Information Retrieval Assignments

INFX 141 / CS 121 • DAVID G. KAY • UC IRVINE • WINTER 2015

Assignment #4
Text Analysis and Indexing

In this assignment you will be exploring a corpus of Email messages about the Enron scandal. The corpus consists of the messages that were sent by or to Enron executives in the months preceding the scandal. It's a 400+MB file, tarred and gzipped, that you can download from https://www.cs.cmu.edu/~./enron/enron_mail_20110402.tgz. A description of the data is available at https://www.cs.cmu.edu/~./enron/. You are going to play the role of a data analyst hired to examine the evidence by doing some simple fact-finding and data processing.

General specifications:

You may do this assignment individually or in groups of 2 or 3. As before, the expectations of each size group are the same; shared labor is offset by communication and coordination costs. All group members receive the same score except in truly extraordinary circumstances.
We know there is great diversity in programming skill among class members. Moreover, we recognize that not everyone in the class is in a major or has a career goal that involves significant software development. Thus, Part 3 of this assignment has two alternative options that we'll call "Developer" and "Analyst." Your group may choose either. The Developer option is for students who are secure in their programming ability. The Analyst option is for those whose programming skills are less strong. We caution you that "Analyst" does not mean "easy," as you will see.
You may use Java, Python, or Scheme/Racket to write the tools you need for your analysis.
Use Piazza for general questions whose answers can benefit everybody.

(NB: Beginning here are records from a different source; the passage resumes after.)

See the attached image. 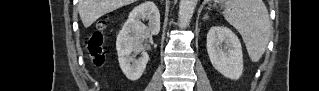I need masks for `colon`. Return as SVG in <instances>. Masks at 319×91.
Returning a JSON list of instances; mask_svg holds the SVG:
<instances>
[{"mask_svg":"<svg viewBox=\"0 0 319 91\" xmlns=\"http://www.w3.org/2000/svg\"><path fill=\"white\" fill-rule=\"evenodd\" d=\"M106 27V21H100L96 24L95 29L86 41V49L89 56L97 64H101L104 60L103 54V31Z\"/></svg>","mask_w":319,"mask_h":91,"instance_id":"5ec220e1","label":"colon"}]
</instances>
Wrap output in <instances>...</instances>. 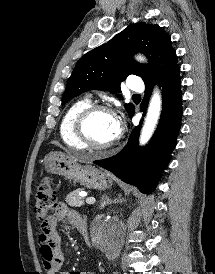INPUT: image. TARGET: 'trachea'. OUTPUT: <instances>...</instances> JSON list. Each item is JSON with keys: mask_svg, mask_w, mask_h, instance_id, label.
I'll use <instances>...</instances> for the list:
<instances>
[{"mask_svg": "<svg viewBox=\"0 0 215 274\" xmlns=\"http://www.w3.org/2000/svg\"><path fill=\"white\" fill-rule=\"evenodd\" d=\"M133 97H140V95L139 94H134Z\"/></svg>", "mask_w": 215, "mask_h": 274, "instance_id": "obj_1", "label": "trachea"}]
</instances>
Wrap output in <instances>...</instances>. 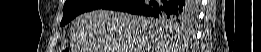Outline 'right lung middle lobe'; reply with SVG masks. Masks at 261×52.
Listing matches in <instances>:
<instances>
[{"mask_svg":"<svg viewBox=\"0 0 261 52\" xmlns=\"http://www.w3.org/2000/svg\"><path fill=\"white\" fill-rule=\"evenodd\" d=\"M113 0H66L63 9V19L61 21L60 26H64L69 21H71L77 15L88 12L91 10L103 8L104 6L110 4ZM191 9L179 16H160L158 17L162 21H166L168 23H176L187 20H192L193 17H189L191 15L192 10L194 9V3L188 2Z\"/></svg>","mask_w":261,"mask_h":52,"instance_id":"dd1d6c3e","label":"right lung middle lobe"}]
</instances>
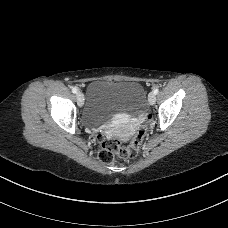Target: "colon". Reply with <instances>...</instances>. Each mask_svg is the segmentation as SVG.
<instances>
[{
    "mask_svg": "<svg viewBox=\"0 0 228 228\" xmlns=\"http://www.w3.org/2000/svg\"><path fill=\"white\" fill-rule=\"evenodd\" d=\"M149 119V118H148ZM147 131V125L143 126L137 132L128 146H123L114 138L105 139L102 142L101 150L99 151V159L105 164H110L116 159L129 160L137 156L144 135Z\"/></svg>",
    "mask_w": 228,
    "mask_h": 228,
    "instance_id": "obj_1",
    "label": "colon"
}]
</instances>
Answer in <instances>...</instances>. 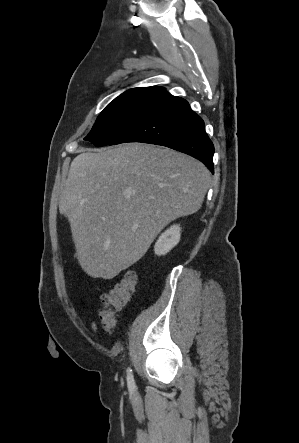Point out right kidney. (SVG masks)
<instances>
[{"mask_svg": "<svg viewBox=\"0 0 299 443\" xmlns=\"http://www.w3.org/2000/svg\"><path fill=\"white\" fill-rule=\"evenodd\" d=\"M180 231L181 228L179 225H173L162 233L155 243V254L158 256L165 255L176 246L180 240Z\"/></svg>", "mask_w": 299, "mask_h": 443, "instance_id": "obj_1", "label": "right kidney"}]
</instances>
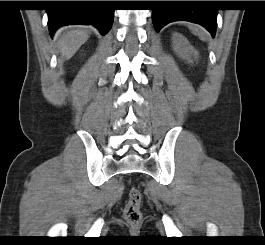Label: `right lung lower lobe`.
<instances>
[{"label":"right lung lower lobe","instance_id":"obj_1","mask_svg":"<svg viewBox=\"0 0 265 245\" xmlns=\"http://www.w3.org/2000/svg\"><path fill=\"white\" fill-rule=\"evenodd\" d=\"M64 4V8L47 10L51 36L58 27L72 24L94 25L103 35L110 30L114 18L110 1H66Z\"/></svg>","mask_w":265,"mask_h":245}]
</instances>
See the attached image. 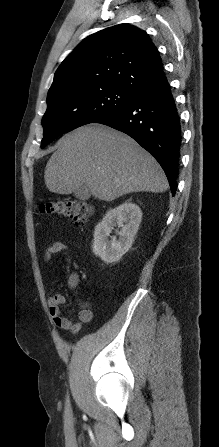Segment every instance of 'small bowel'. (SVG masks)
<instances>
[{
    "mask_svg": "<svg viewBox=\"0 0 219 447\" xmlns=\"http://www.w3.org/2000/svg\"><path fill=\"white\" fill-rule=\"evenodd\" d=\"M68 249L67 244L61 241H55L49 245L44 252V261L48 262L52 256ZM69 286L75 288L77 286V278L73 276L69 280ZM65 302V297L56 293L48 298V307L50 316L54 324L65 330L76 332L80 329L82 323H88L93 319V311L89 301H83L78 314L79 321H73L63 315L60 306Z\"/></svg>",
    "mask_w": 219,
    "mask_h": 447,
    "instance_id": "small-bowel-1",
    "label": "small bowel"
}]
</instances>
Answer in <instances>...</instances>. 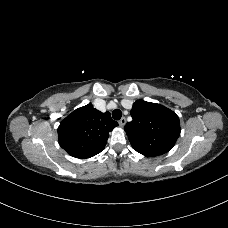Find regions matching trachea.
I'll use <instances>...</instances> for the list:
<instances>
[{"label": "trachea", "instance_id": "obj_1", "mask_svg": "<svg viewBox=\"0 0 228 228\" xmlns=\"http://www.w3.org/2000/svg\"><path fill=\"white\" fill-rule=\"evenodd\" d=\"M112 117L114 120H119L122 117V112L119 109H115L112 112Z\"/></svg>", "mask_w": 228, "mask_h": 228}]
</instances>
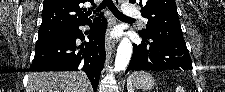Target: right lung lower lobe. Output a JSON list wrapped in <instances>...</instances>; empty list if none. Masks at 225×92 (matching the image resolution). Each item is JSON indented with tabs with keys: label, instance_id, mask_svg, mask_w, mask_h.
<instances>
[{
	"label": "right lung lower lobe",
	"instance_id": "1",
	"mask_svg": "<svg viewBox=\"0 0 225 92\" xmlns=\"http://www.w3.org/2000/svg\"><path fill=\"white\" fill-rule=\"evenodd\" d=\"M103 16V14H101ZM90 26L89 42L80 47L76 39H83L79 30L81 25ZM107 22L101 24V18L72 27L63 38L50 39L36 43L35 57L29 71H84L93 87L97 90L101 70L105 62V29Z\"/></svg>",
	"mask_w": 225,
	"mask_h": 92
}]
</instances>
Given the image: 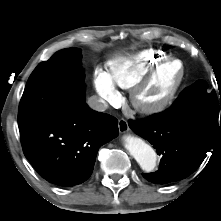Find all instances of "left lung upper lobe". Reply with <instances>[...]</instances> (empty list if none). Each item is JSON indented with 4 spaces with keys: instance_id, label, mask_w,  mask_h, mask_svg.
Masks as SVG:
<instances>
[{
    "instance_id": "5c2ea615",
    "label": "left lung upper lobe",
    "mask_w": 221,
    "mask_h": 221,
    "mask_svg": "<svg viewBox=\"0 0 221 221\" xmlns=\"http://www.w3.org/2000/svg\"><path fill=\"white\" fill-rule=\"evenodd\" d=\"M207 83L204 80L195 82L192 86L185 89L173 103V105L164 111L165 116H217L219 115L220 100L216 93L207 90Z\"/></svg>"
}]
</instances>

Part 1. Context (20 points)

Find out about the Enron scandal, for example by finding documentaries on YouTube or text articles online. (One good one, called "The Smartest Guys in the Room," is reportedly available on Netflix.)

Create PDF document named context.pdf that includes:

A concise summary of the scandal (maximum half a page)
A list of each main player with their organizational affiliation, title (if any), and role in the scandal
The year in which the main events unfolded

Part 2. Quantify the data (40 points)

Unzip and untar the data file; if you don't know how to do this, find out. Then quantify the evidence by finding the answers to these questions (keeping notes on the steps you take):

Create a PDF file called quant.pdf that includes answers to those questions and, for each, a description of the process you followed to find those answers. If you used scripts or programs for this part, include them in a zipped folder called part2.
How many people are targeted in this data set? (We're just asking about the folder structure, not about the people mentioned in the emails themselves.)
How many individual data files are we dealing with?
How many messages were sent by these people in total? (Explain how you're interpreting the term "sent.")
How many messages were sitting in these people's Inboxes in total? (Explain how you're determining what counts as an "inbox.")
Who are the 10 people with the largest number of data files?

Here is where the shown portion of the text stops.